◆ **Task objective**
Although the entries contain pictures, return everything else in them verbatim and omit the pictures.

◆ **Study material**
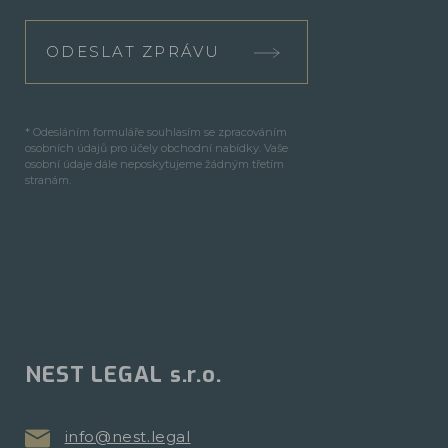
ODESLAT ZPRÁVU
* Odesláním formuláře souhlasím se zpracováním
osobních údajů pro účely obchodní nabídky. Vaše
osobní údaje dále neposkytujeme žádným třetím
stranám.
NEST LEGAL s.r.o.
info@nest.legal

◆ **Task output**
ODESLAT ZPRÁVU
* Odesláním formuláře souhlasím se zpracováním
osobních údajů pro účely obchodní nabídky. Vaše
osobní údaje dále neposkytujeme žádným třetím
stranám.
NEST LEGAL s.r.o.
info@nest.legal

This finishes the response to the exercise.